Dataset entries
++++
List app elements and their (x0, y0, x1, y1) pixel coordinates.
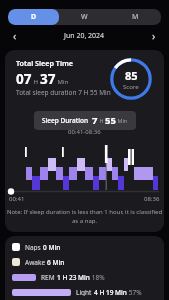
button[interactable]: REM (12, 273, 105, 281)
staticText: 07 (16, 70, 32, 88)
staticText: 00:41 (9, 195, 25, 203)
staticText: Sleep Duration (42, 116, 92, 125)
staticText: M (132, 12, 139, 22)
button[interactable]: M (110, 9, 161, 25)
button[interactable]: D (8, 9, 59, 25)
staticText: 18% (90, 273, 105, 281)
staticText: H (98, 117, 105, 124)
button[interactable]: Sleep Duration (42, 114, 128, 127)
staticText: H (32, 78, 40, 86)
staticText: D (31, 12, 37, 22)
staticText: 6 Min (47, 258, 65, 266)
staticText: 08:36 (144, 195, 160, 203)
staticText: 1 H 23 Min (57, 273, 90, 281)
staticText: Naps (25, 243, 43, 251)
button[interactable]: › (152, 29, 156, 43)
button[interactable]: ‹ (13, 29, 17, 43)
button[interactable]: Awake (12, 258, 65, 266)
staticText: 85 (125, 68, 138, 83)
staticText: Note: If sleep duration is less than 1 h… (5, 208, 164, 224)
staticText: Awake (25, 258, 47, 266)
staticText: Total Sleep Time (16, 58, 74, 68)
staticText: Total sleep duration 7 H 55 Min (16, 88, 111, 97)
staticText: Light (76, 288, 94, 296)
staticText: Jun 20, 2024 (64, 31, 105, 41)
staticText: 55 (105, 114, 116, 127)
staticText: 57% (127, 288, 142, 296)
staticText: Min (56, 78, 69, 86)
staticText: 37 (40, 70, 56, 88)
staticText: Min (116, 117, 128, 124)
staticText: 4 H 19 Min (94, 288, 127, 296)
staticText: 00:41-08:36 (68, 128, 101, 136)
staticText: W (81, 12, 88, 22)
staticText: REM (41, 273, 57, 281)
staticText: Score (123, 83, 139, 91)
staticText: 7 (92, 114, 98, 127)
button[interactable]: Light (12, 288, 142, 296)
staticText: 0 Min (43, 243, 61, 251)
button[interactable]: W (59, 9, 110, 25)
button[interactable]: Naps (12, 243, 61, 251)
++++
WHAT YOU HAVE TO DO: If an entry contains a picture, leave it out and repeat the rest exactly.

FINISHED TASK:
List app elements and their (x0, y0, x1, y1) pixel coordinates.
button[interactable]: REM (12, 273, 105, 281)
staticText: 07 (16, 70, 32, 88)
staticText: 00:41 (9, 195, 25, 203)
staticText: Sleep Duration (42, 116, 92, 125)
staticText: M (132, 12, 139, 22)
button[interactable]: M (110, 9, 161, 25)
button[interactable]: D (8, 9, 59, 25)
staticText: 18% (90, 273, 105, 281)
staticText: H (98, 117, 105, 124)
button[interactable]: Sleep Duration (42, 114, 128, 127)
staticText: H (32, 78, 40, 86)
staticText: D (31, 12, 37, 22)
staticText: 6 Min (47, 258, 65, 266)
staticText: 08:36 (144, 195, 160, 203)
staticText: 1 H 23 Min (57, 273, 90, 281)
staticText: Naps (25, 243, 43, 251)
button[interactable]: › (152, 29, 156, 43)
button[interactable]: ‹ (13, 29, 17, 43)
button[interactable]: Awake (12, 258, 65, 266)
staticText: 85 (125, 68, 138, 83)
staticText: Note: If sleep duration is less than 1 h… (5, 208, 164, 224)
staticText: Awake (25, 258, 47, 266)
staticText: Total Sleep Time (16, 58, 74, 68)
staticText: Total sleep duration 7 H 55 Min (16, 88, 111, 97)
staticText: Light (76, 288, 94, 296)
staticText: Jun 20, 2024 (64, 31, 105, 41)
staticText: 55 (105, 114, 116, 127)
staticText: 57% (127, 288, 142, 296)
staticText: Min (56, 78, 69, 86)
staticText: 37 (40, 70, 56, 88)
staticText: Min (116, 117, 128, 124)
staticText: 4 H 19 Min (94, 288, 127, 296)
staticText: 00:41-08:36 (68, 128, 101, 136)
staticText: W (81, 12, 88, 22)
staticText: REM (41, 273, 57, 281)
staticText: Score (123, 83, 139, 91)
staticText: 7 (92, 114, 98, 127)
button[interactable]: Light (12, 288, 142, 296)
staticText: 0 Min (43, 243, 61, 251)
button[interactable]: W (59, 9, 110, 25)
button[interactable]: Naps (12, 243, 61, 251)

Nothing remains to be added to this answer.